Transcribed page contents:

※ ※ ※

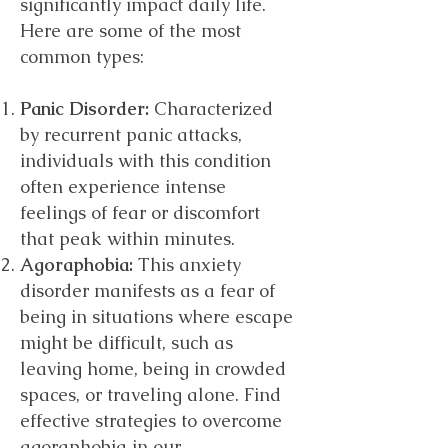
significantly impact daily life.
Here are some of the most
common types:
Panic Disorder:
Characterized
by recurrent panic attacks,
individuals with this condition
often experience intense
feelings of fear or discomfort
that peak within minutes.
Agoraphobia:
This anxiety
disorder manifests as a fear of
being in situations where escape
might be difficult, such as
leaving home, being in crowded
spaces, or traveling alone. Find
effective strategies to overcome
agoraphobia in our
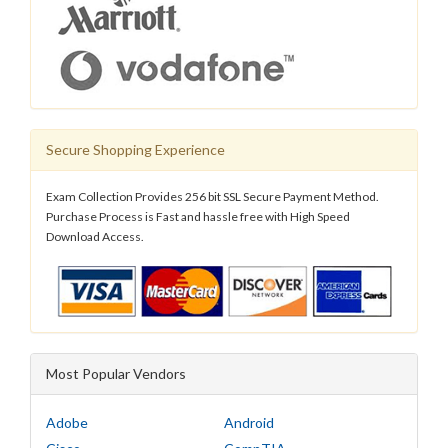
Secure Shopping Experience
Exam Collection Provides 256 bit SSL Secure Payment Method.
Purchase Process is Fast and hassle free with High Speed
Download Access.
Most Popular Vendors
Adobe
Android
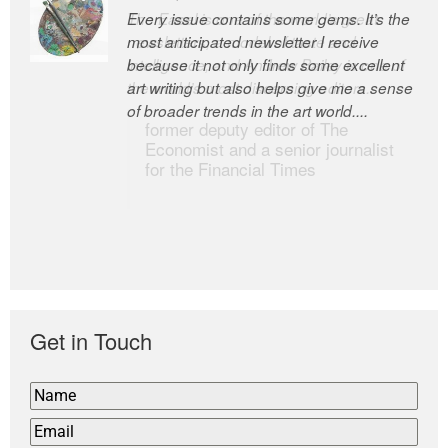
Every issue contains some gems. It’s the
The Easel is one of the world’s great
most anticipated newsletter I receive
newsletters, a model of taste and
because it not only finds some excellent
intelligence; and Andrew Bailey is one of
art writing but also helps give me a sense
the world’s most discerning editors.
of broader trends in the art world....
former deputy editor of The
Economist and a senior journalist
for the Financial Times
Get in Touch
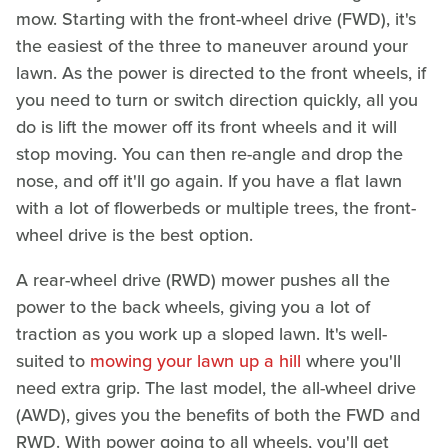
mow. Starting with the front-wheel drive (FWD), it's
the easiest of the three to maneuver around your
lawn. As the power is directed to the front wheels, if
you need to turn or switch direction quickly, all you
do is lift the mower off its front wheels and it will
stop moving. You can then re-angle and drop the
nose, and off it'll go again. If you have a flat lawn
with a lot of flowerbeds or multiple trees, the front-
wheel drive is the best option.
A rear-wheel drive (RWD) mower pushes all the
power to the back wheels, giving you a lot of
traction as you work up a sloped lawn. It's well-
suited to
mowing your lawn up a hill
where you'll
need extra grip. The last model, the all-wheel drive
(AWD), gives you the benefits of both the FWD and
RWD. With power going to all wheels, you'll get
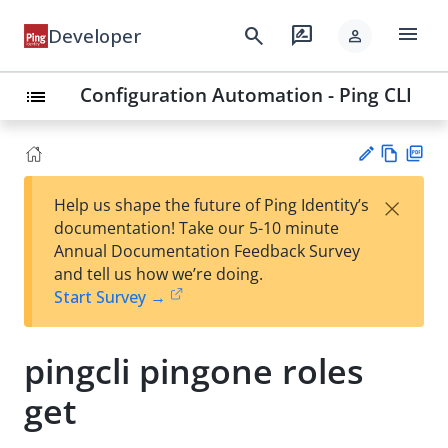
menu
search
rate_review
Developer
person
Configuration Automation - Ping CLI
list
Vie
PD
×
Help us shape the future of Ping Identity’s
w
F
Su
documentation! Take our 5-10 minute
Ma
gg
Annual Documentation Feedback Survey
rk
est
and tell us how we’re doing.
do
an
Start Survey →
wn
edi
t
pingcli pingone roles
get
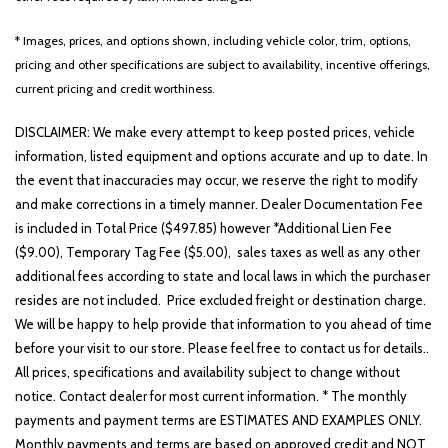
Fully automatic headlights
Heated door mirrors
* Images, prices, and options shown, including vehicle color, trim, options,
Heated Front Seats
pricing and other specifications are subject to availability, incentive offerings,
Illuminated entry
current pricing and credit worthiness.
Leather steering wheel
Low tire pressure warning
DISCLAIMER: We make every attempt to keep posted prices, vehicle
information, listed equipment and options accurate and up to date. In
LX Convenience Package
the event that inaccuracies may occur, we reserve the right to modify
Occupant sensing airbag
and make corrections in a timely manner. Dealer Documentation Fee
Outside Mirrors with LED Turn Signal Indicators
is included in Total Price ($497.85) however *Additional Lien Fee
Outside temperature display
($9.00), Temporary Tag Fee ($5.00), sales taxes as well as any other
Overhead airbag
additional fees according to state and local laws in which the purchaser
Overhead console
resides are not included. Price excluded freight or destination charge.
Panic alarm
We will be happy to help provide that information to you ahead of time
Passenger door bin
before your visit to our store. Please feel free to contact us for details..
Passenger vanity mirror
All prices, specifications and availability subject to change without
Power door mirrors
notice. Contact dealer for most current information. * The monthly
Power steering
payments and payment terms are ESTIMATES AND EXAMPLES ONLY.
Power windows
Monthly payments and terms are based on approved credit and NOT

※ ※ ※

What is being asked: Copy out the range of lines above starting at the line with "Illuminated entry" and ending at the line with "Power steering", exactly and including both.

Final answer:
Illuminated entry
current pricing and credit worthiness.
Leather steering wheel
Low tire pressure warning
DISCLAIMER: We make every attempt to keep posted prices, vehicle
information, listed equipment and options accurate and up to date. In
LX Convenience Package
the event that inaccuracies may occur, we reserve the right to modify
Occupant sensing airbag
and make corrections in a timely manner. Dealer Documentation Fee
Outside Mirrors with LED Turn Signal Indicators
is included in Total Price ($497.85) however *Additional Lien Fee
Outside temperature display
($9.00), Temporary Tag Fee ($5.00), sales taxes as well as any other
Overhead airbag
additional fees according to state and local laws in which the purchaser
Overhead console
resides are not included. Price excluded freight or destination charge.
Panic alarm
We will be happy to help provide that information to you ahead of time
Passenger door bin
before your visit to our store. Please feel free to contact us for details..
Passenger vanity mirror
All prices, specifications and availability subject to change without
Power door mirrors
notice. Contact dealer for most current information. * The monthly
Power steering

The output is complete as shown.